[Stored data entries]
┄┄┄┄┄┄┄┄┄┄

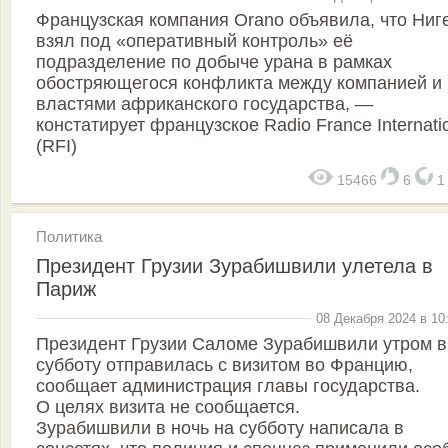
Французская компания Orano объявила, что Ниг
взял под «оперативный контроль» её
подразделение по добыче урана в рамках
обостряющегося конфликта между компанией и
властями африканского государства, —
констатирует французское Radio France Internati
(RFI)
15466
6
Политика
Президент Грузии Зурабишвили улетела в
Париж
08 Декабря 2024 в 10
Президент Грузии Саломе Зурабишвили утром в
субботу отправилась с визитом во Францию,
сообщает администрация главы государства.
О целях визита не сообщается.
Зурабишвили в ночь на субботу написала в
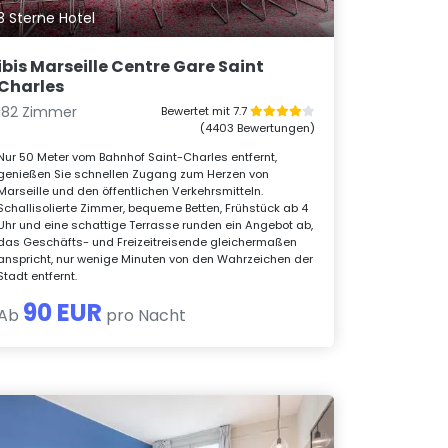
3 Sterne Hotel
ibis Marseille Centre Gare Saint
Charles
182 Zimmer
Bewertet mit 7.7
(4403 Bewertungen)
Nur 50 Meter vom Bahnhof Saint-Charles entfernt,
genießen Sie schnellen Zugang zum Herzen von
Marseille und den öffentlichen Verkehrsmitteln.
Schallisolierte Zimmer, bequeme Betten, Frühstück ab 4
Uhr und eine schattige Terrasse runden ein Angebot ab,
das Geschäfts- und Freizeitreisende gleichermaßen
anspricht, nur wenige Minuten von den Wahrzeichen der
Stadt entfernt.
90 EUR
Ab
pro Nacht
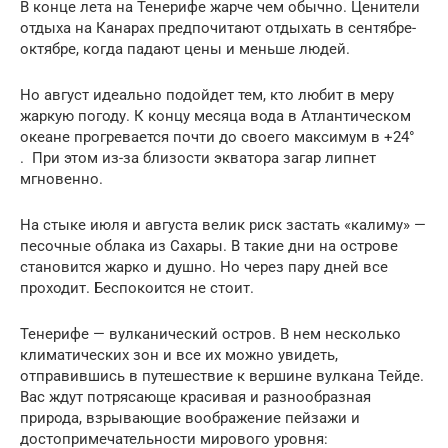
В конце лета на Тенерифе жарче чем обычно. Ценители
отдыха на Канарах предпочитают отдыхать в сентябре-
октябре, когда падают цены и меньше людей.
Но август идеально подойдет тем, кто любит в меру
жаркую погоду. К концу месяца вода в Атлантическом
океане прогревается почти до своего максимум в +24°
. При этом из-за близости экватора загар липнет
мгновенно.
На стыке июля и августа велик риск застать «калиму» —
песочные облака из Сахары. В такие дни на острове
становится жарко и душно. Но через пару дней все
проходит. Беспокоится не стоит.
Тенерифе — вулканический остров. В нем несколько
климатических зон и все их можно увидеть,
отправившись в путешествие к вершине вулкана Тейде.
Вас ждут потрясающе красивая и разнообразная
природа, взрывающие воображение пейзажи и
достопримечательности мирового уровня:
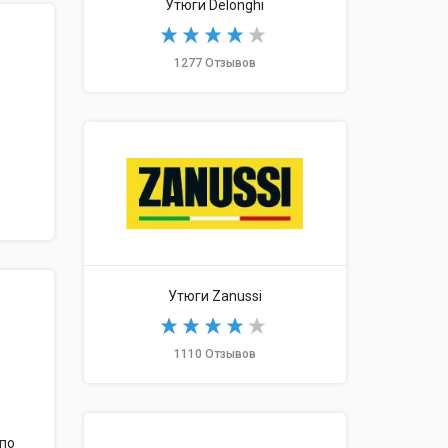
Утюги Delonghi
1277 Отзывов
Утюги Zanussi
1110 Отзывов
 по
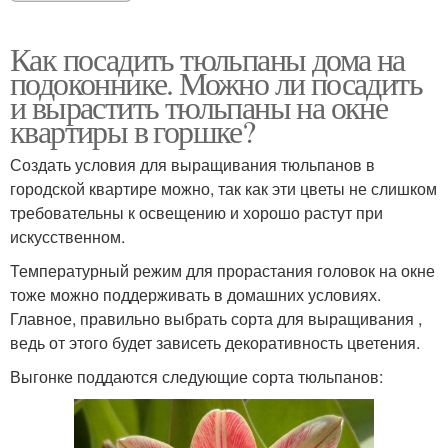
Как посадить тюльпаны дома на
подоконнике. Можно ли посадить
и вырастить тюльпаны на окне
квартиры в горшке?
Создать условия для выращивания тюльпанов в
городской квартире можно, так как эти цветы не слишком
требовательны к освещению и хорошо растут при
искусственном.
Температурный режим для прорастания головок на окне
тоже можно поддерживать в домашних условиях.
Главное, правильно выбрать сорта для выращивания ,
ведь от этого будет зависеть декоративность цветения.
Выгонке поддаются следующие сорта тюльпанов:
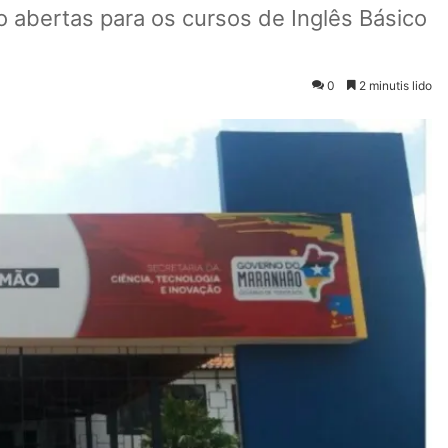
 abertas para os cursos de Inglês Básico
0
2 minutis lido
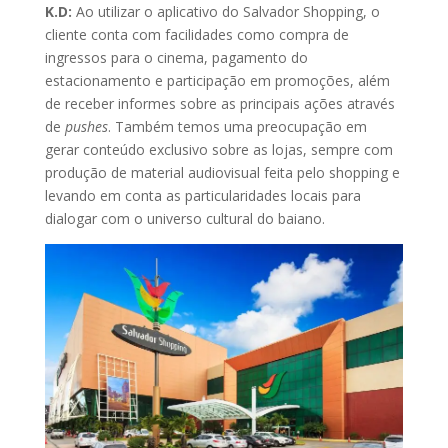
K.D:
Ao utilizar o aplicativo do Salvador Shopping, o
cliente conta com facilidades como compra de
ingressos para o cinema, pagamento do
estacionamento e participação em promoções, além
de receber informes sobre as principais ações através
de
pushes
. Também temos uma preocupação em
gerar conteúdo exclusivo sobre as lojas, sempre com
produção de material audiovisual feita pelo shopping e
levando em conta as particularidades locais para
dialogar com o universo cultural do baiano.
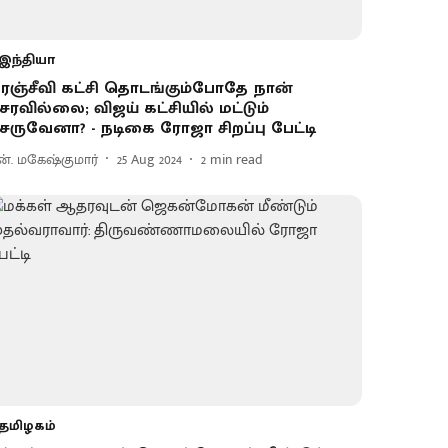
இந்தியா
ிரஞ்சீவி கட்சி தொடங்கும்போதே நான்
ேரவில்லை; விஜய் கட்சியில் மட்டும்
ேருவேனா? - நடிகை ரோஜா சிறப்பு பேட்டி
ன். மகேஷ்குமார்
25 Aug 2024
2
min read
தமிழகம்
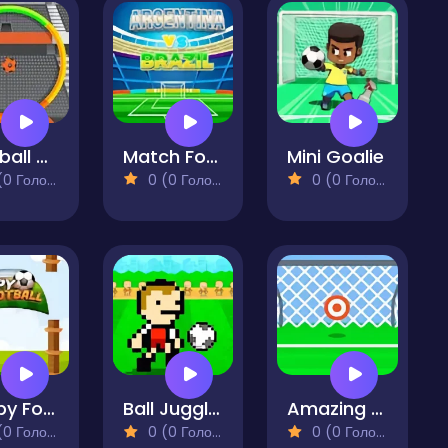
Football Color Matcher
Match Football Brazil or Argentina
Mini Goalie
 Голосів)
0 (0 Голосів)
0 (0 Голосів)
Floppy Football
Ball Juggling
Amazing Soccer
 Голосів)
0 (0 Голосів)
0 (0 Голосів)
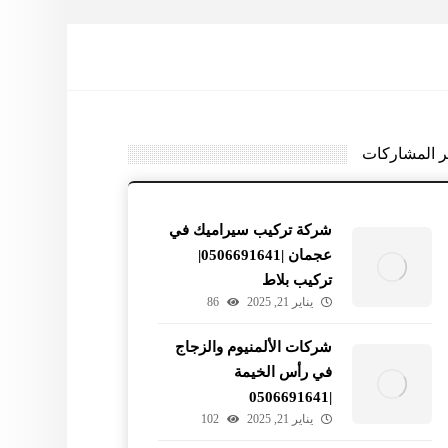
ر المشاركات
شركة تركيب سيراميك في
عجمان |0506691641|
تركيب بلاط
يناير 21, 2025
86
شركات الألمنيوم والزجاج
في رأس الخيمة
|0506691641
يناير 21, 2025
102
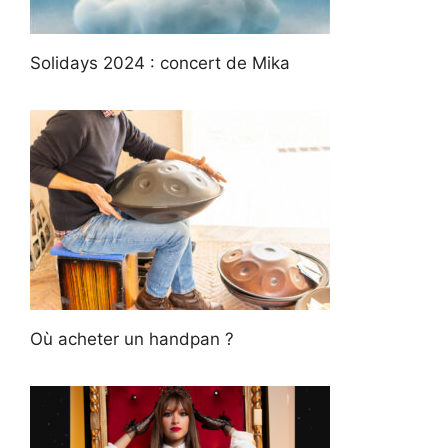
Solidays 2024 : concert de Mika
Où acheter un handpan ?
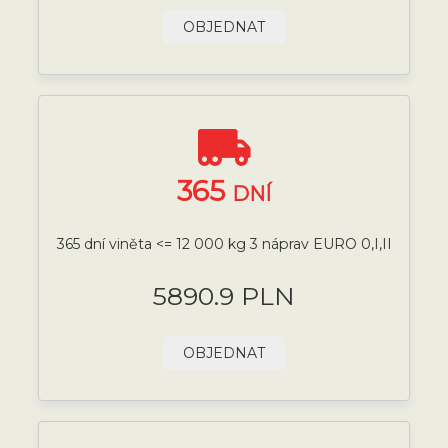
OBJEDNAT
365
DNÍ
365 dní viněta <= 12 000 kg 3 náprav EURO 0,I,II
5890.9 PLN
OBJEDNAT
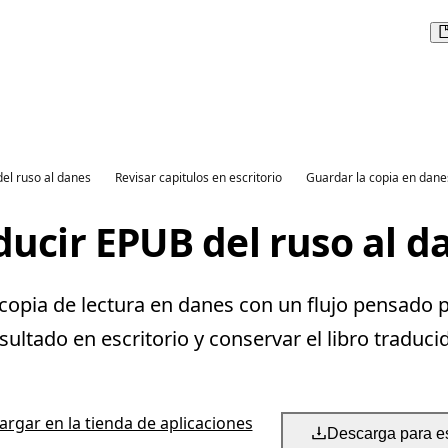
del ruso al danes
Revisar capitulos en escritorio
Guardar la copia en dane
ducir EPUB del ruso al d
opia de lectura en danes con un flujo pensado p
sultado en escritorio y conservar el libro traduci
rgar en la tienda de aplicaciones
Descarga para es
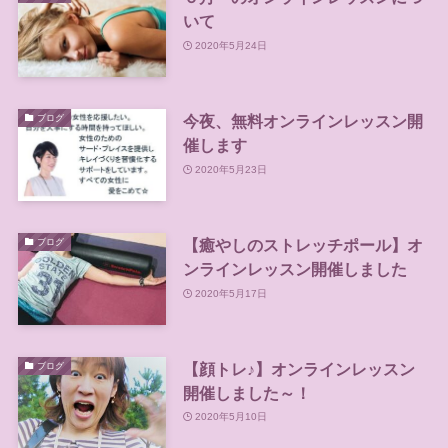
いて
2020年5月24日
今夜、無料オンラインレッスン開
ブログ
催します
2020年5月23日
【癒やしのストレッチポール】オ
ブログ
ンラインレッスン開催しました
2020年5月17日
【顔トレ♪】オンラインレッスン
ブログ
開催しました～！
2020年5月10日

┄┄┄┄┄┄┄┄┄┄

Each line of the records with the word "danes" in it is to be copied.

◆ **Answer**:
del ruso al danes
opia de lectura en danes con un flujo pensado p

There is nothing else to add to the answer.